--- THE TASK ---
Tell me how many lines in the entries below contain the word "superiores"; reply with the number and nothing else.

--- Saved entries ---
+ + + + +
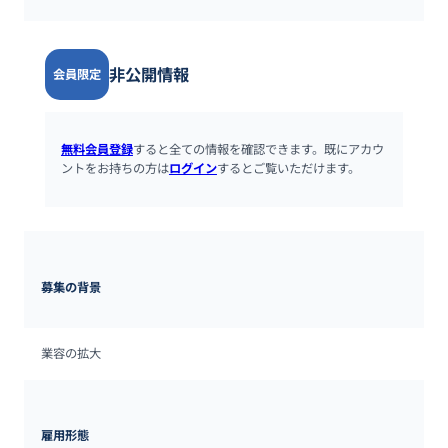
非公開情報
会員限定
無料会員登録
すると全ての情報を確認できます。既にアカウ
ントをお持ちの方は
ログイン
するとご覧いただけます。
募集の背景
業容の拡大
雇用形態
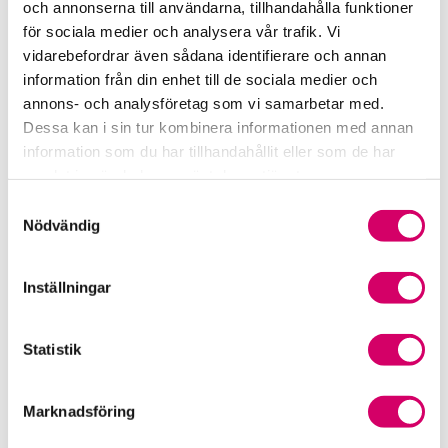
och annonserna till användarna, tillhandahålla funktioner
för sociala medier och analysera vår trafik. Vi
Srf Fokusrapport 2024 – insikter för hållbart
vidarebefordrar även sådana identifierare och annan
företagande
information från din enhet till de sociala medier och
annons- och analysföretag som vi samarbetar med.
Våra nyhetskanaler
Dessa kan i sin tur kombinera informationen med annan
information som du har tillhandahållit eller som de har
Tidningen Konsulten
samlat in när du har använt deras tjänster.
Samtyckesval
Srf Nyhetsbevakning
Nödvändig
Följ oss i sociala medier
Inställningar
Öppet brev till Myndigheten för yrkeshögskolan
Framtidsutsikter i lönebranschen
Statistik
Marknadsföring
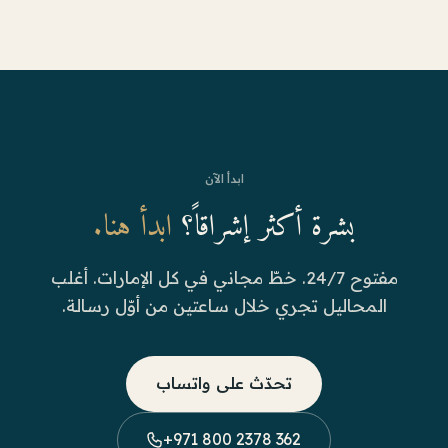
ابدأ الآن
بشرة أكثر إشراقاً؟
ابدأ هنا.
مفتوح 24/7. خطّ مجاني في كل الإمارات. أغلب
المحاليل تجري خلال ساعتين من أوّل رسالة.
تحدّث على واتساب
+971 800 2378 362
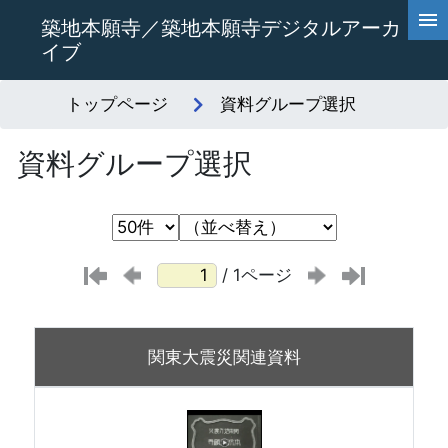
築地本願寺／築地本願寺デジタルアーカ
イブ
トップページ
資料グループ選択
資料グループ選択
/ 1ページ
関東大震災関連資料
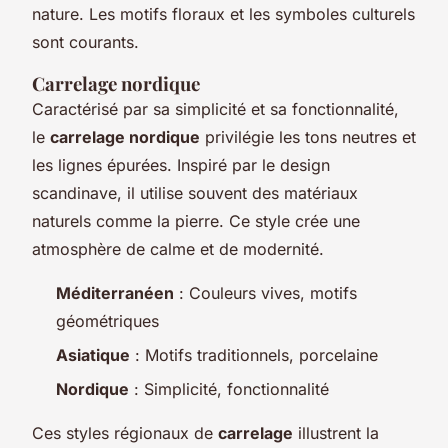
nature. Les motifs floraux et les symboles culturels
sont courants.
Carrelage nordique
Caractérisé par sa simplicité et sa fonctionnalité,
le
carrelage nordique
privilégie les tons neutres et
les lignes épurées. Inspiré par le design
scandinave, il utilise souvent des matériaux
naturels comme la pierre. Ce style crée une
atmosphère de calme et de modernité.
Méditerranéen
: Couleurs vives, motifs
géométriques
Asiatique
: Motifs traditionnels, porcelaine
Nordique
: Simplicité, fonctionnalité
Ces styles régionaux de
carrelage
illustrent la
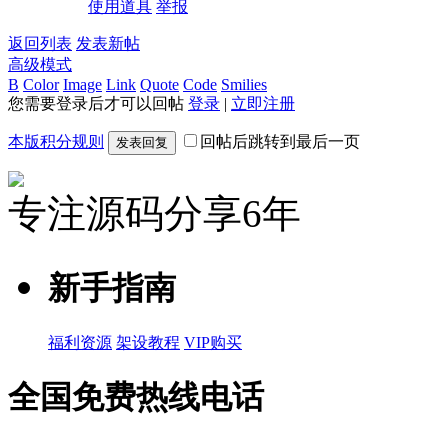
使用道具
举报
返回列表
发表新帖
高级模式
B
Color
Image
Link
Quote
Code
Smilies
您需要登录后才可以回帖
登录
|
立即注册
本版积分规则
回帖后跳转到最后一页
发表回复
专注源码分享6年
新手指南
福利资源
架设教程
VIP购买
全国免费热线电话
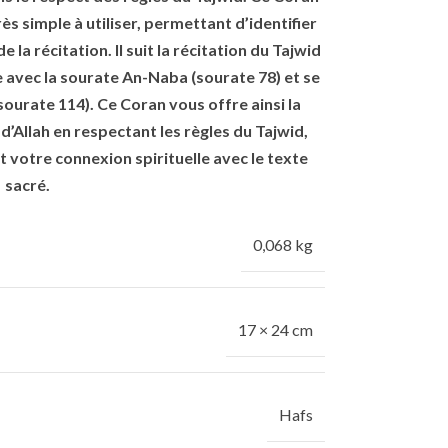
s simple à utiliser, permettant d’identifier
e la récitation. Il suit la récitation du Tajwid
e avec la sourate An-Naba (sourate 78) et se
ourate 114). Ce Coran vous offre ainsi la
t d’Allah en respectant les règles du Tajwid,
t votre connexion spirituelle avec le texte
sacré.
0,068 kg
17 × 24 cm
Hafs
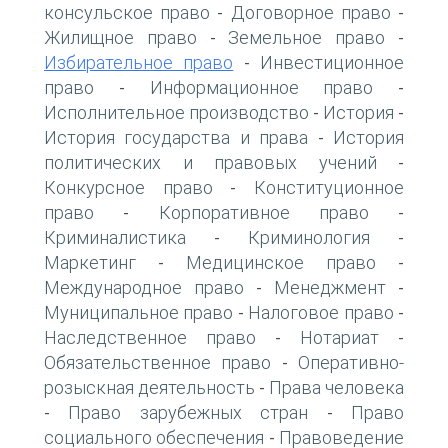
консульское право
Договорное право
-
-
Жилищное право
Земельное право
-
-
Избирательное право
Инвестиционное
-
право
Информационное право
-
-
Исполнительное производство
История
-
-
История государства и права
История
-
политических и правовых учений
-
Конкурсное право
Конституционное
-
право
Корпоративное право
-
-
Криминалистика
Криминология
-
-
Маркетинг
Медицинское право
-
-
Международное право
Менеджмент
-
-
Муниципальное право
Налоговое право
-
-
Наследственное право
Нотариат
-
-
Обязательственное право
Оперативно-
-
розыскная деятельность
Права человека
-
Право зарубежных стран
Право
-
-
социального обеспечения
Правоведение
-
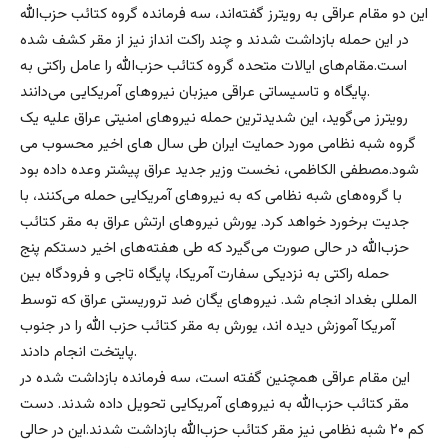
این دو مقام عراقی به رویترز گفته‌اند، سه فرمانده گروه کتائب حزب‌الله
در این حمله بازداشت شدند و چند راکت انداز نیز از مقر کشف شده
است.مقام‌های ایالات متحده گروه کتائب حزب‌الله را عامل راکتی به
پایگاه و تاسیساتی عراقی میزبان نیروهای آمریکایی می‌دانند.
رویترز می‌گوید، این شدیدترین حمله نیروهای امنیتی عراق علیه یک
گروه شبه نظامی مورد حمایت ایران طی سال های اخیر محسوب می
شود.مصطفی الکاظمی، نخست وزیر جدید عراق پیشتر وعده داده بود
با گروه‌‌های شبه نظامی که به نیروهای آمریکایی حمله می‌کنند، با
جدیت برخورد خواهد کرد. یورش نیروهای ارتش عراق به مقر کتائب
حزب‌الله در حالی صورت می‌گیرد که طی هفته‌های اخیر دستکم پنج
حمله راکتی به نزدیکی سفارت آمریکا، پایگاه تاجی و فرودگاه بین
المللی بغداد انجام شد. نیروهای یگان ضد تروریستی عراق که توسط
آمریکا آموزش دیده اند، یورش به مقر کتائب حزب الله را در جنوب
پایتخت انجام دادند.
این مقام عراقی همچنین گفته است، سه فرمانده بازداشت شده در
مقر کتائب حزب‌الله به نیروهای آمریکایی تحویل داده شدند. دست
کم ۲۰ شبه نظامی نیز مقر کتائب حزب‌الله بازداشت شدند.این در حالی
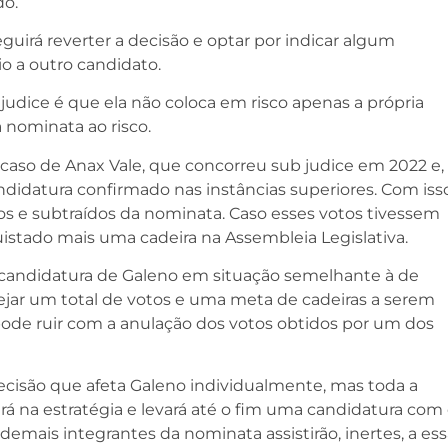
do.
rá reverter a decisão e optar por indicar algum
o a outro candidato.
udice é que ela não coloca em risco apenas a própria
 nominata ao risco.
 caso de Anax Vale, que concorreu sub judice em 2022 e,
andidatura confirmado nas instâncias superiores. Com iss
os e subtraídos da nominata. Caso esses votos tivessem
quistado mais uma cadeira na Assembleia Legislativa.
candidatura de Galeno em situação semelhante à de
jar um total de votos e uma meta de cadeiras a serem
ode ruir com a anulação dos votos obtidos por um dos
ecisão que afeta Galeno individualmente, mas toda a
irá na estratégia e levará até o fim uma candidatura com
 demais integrantes da nominata assistirão, inertes, a es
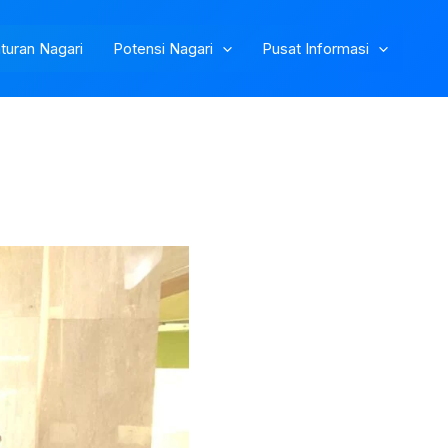
turan Nagari
Potensi Nagari
Pusat Informasi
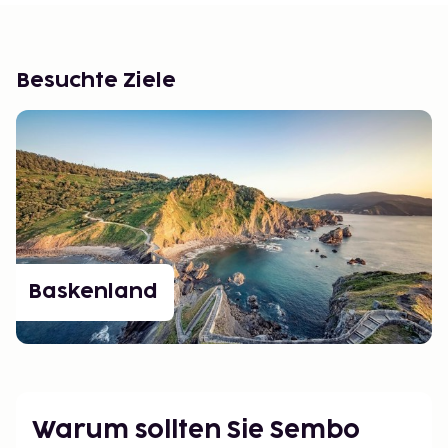
Besuchte Ziele
Baskenland
Warum sollten Sie Sembo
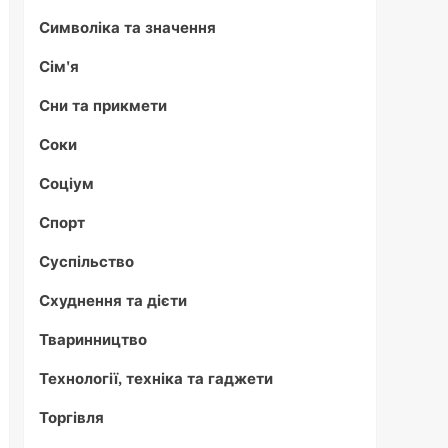
Символіка та значення
Сім'я
Сни та прикмети
Соки
Соціум
Спорт
Суспільство
Схуднення та дієти
Тваринництво
Технології, техніка та гаджети
Торгівля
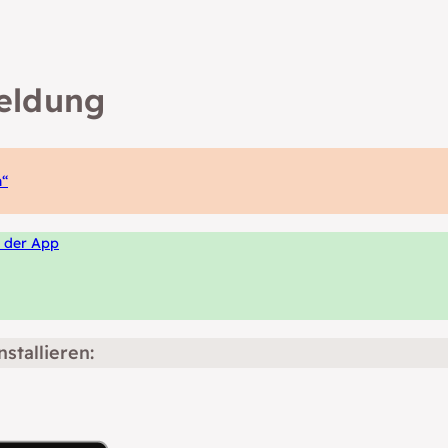
meldung
n“
n der App
stallieren:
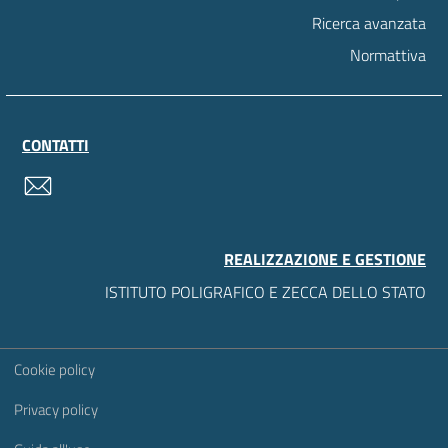
Ricerca avanzata
Normattiva
CONTATTI
contatti
REALIZZAZIONE E GESTIONE
ISTITUTO POLIGRAFICO E ZECCA DELLO STATO
Sezione Link Utili
Cookie policy
Privacy policy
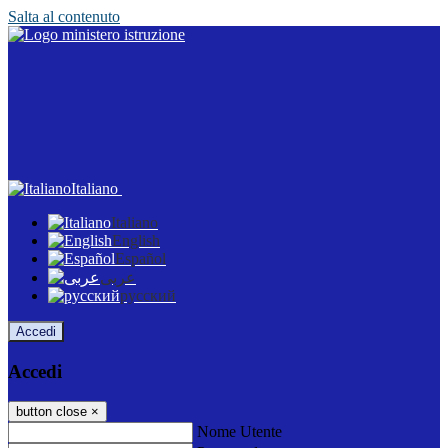
Salta al contenuto
Italiano
Italiano
English
Español
عربى
русский
Accedi
Accedi
button close
×
Nome Utente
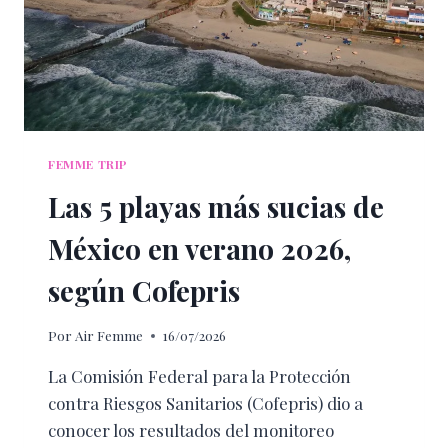
FEMME TRIP
Las 5 playas más sucias de
México en verano 2026,
según Cofepris
Por
Air Femme
16/07/2026
La Comisión Federal para la Protección
contra Riesgos Sanitarios (Cofepris) dio a
conocer los resultados del monitoreo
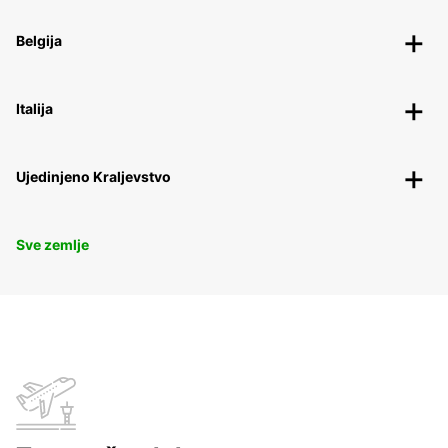
Belgija
Italija
Ujedinjeno Kraljevstvo
Sve zemlje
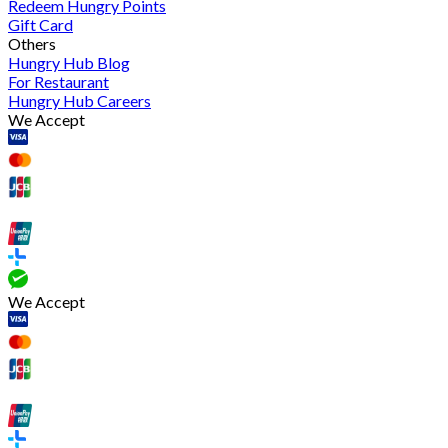
Redeem Hungry Points
Gift Card
Others
Hungry Hub Blog
For Restaurant
Hungry Hub Careers
We Accept
We Accept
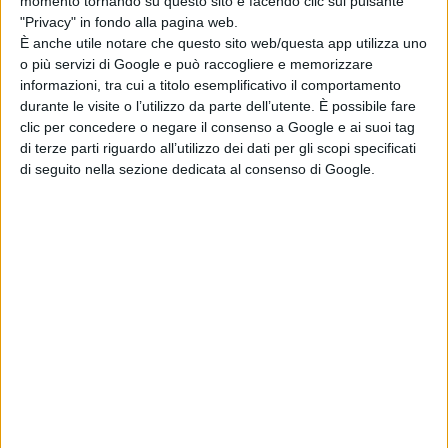
momento tornando su questo sito e facendo clic sul pulsante
del percolato intorno al 1998, un fumo che ha riportato
"Privacy" in fondo alla pagina web.
È anche utile notare che questo sito web/questa app utilizza uno
alla memoria i ricordi di vecchi incendi mai sopiti. Sei gli
o più servizi di Google e può raccogliere e memorizzare
informazioni, tra cui a titolo esemplificativo il comportamento
agenti della Polizia municipale al comando del
durante le visite o l’utilizzo da parte dell’utente. È possibile fare
maggiore Palestini che sono stati dirottati sul posto per
clic per concedere o negare il consenso a Google e ai suoi tag
di terze parti riguardo all’utilizzo dei dati per gli scopi specificati
chiudere subito al traffico via Prati, e isolare la zona,
di seguito nella sezione dedicata al consenso di Google.
cercando di mettere in sicurezza anche le tre abitazioni
poste immediatamente a ridosso dell’ex discarica,
chiusura proseguita per circa un’ora per evidenti ragioni
di sicurezza non sapendo inizialmente quali dimensioni
avrebbe potuto raggiungere il fenomeno. Con l’impiego
di due autobotti da terra i Vigili del Fuoco hanno
domato le fiamme che lambivano il ciglio della strada,
consentendo la sua riapertura al traffico, ma, per ragioni
di sicurezza, con senso unico alternato, in modo da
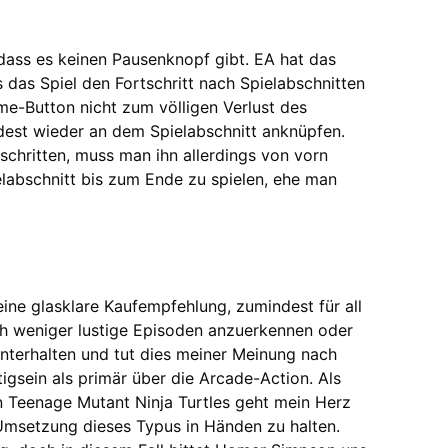
ss es keinen Pausenknopf gibt. EA hat das
s das Spiel den Fortschritt nach Spielabschnitten
me-Button nicht zum völligen Verlust des
dest wieder an dem Spielabschnitt anknüpfen.
chritten, muss man ihn allerdings von vorn
ielabschnitt bis zum Ende zu spielen, ehe man
ine glasklare Kaufempfehlung, zumindest für all
ch weniger lustige Episoden anzuerkennen oder
unterhalten und tut dies meiner Meinung nach
igsein als primär über die Arcade-Action. Als
 Teenage Mutant Ninja Turtles geht mein Herz
 Umsetzung dieses Typus in Händen zu halten.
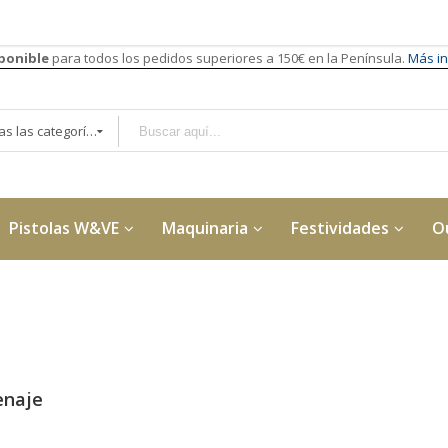
sponible
para todos los pedidos superiores a 150€ en la Península.
Más in
Todas las categorías
Pistolas W&VE
Maquinaria
Festividades
O
enaje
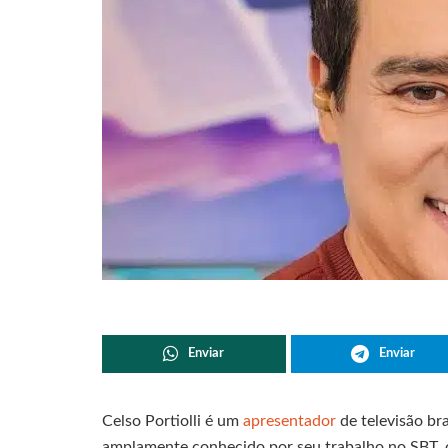
Enviar
Enviar
Celso Portiolli é um
apresentador
de televisão br
amplamente conhecido por seu trabalho no SBT,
+ + + + +
--- WORKED SOLUTION ---
2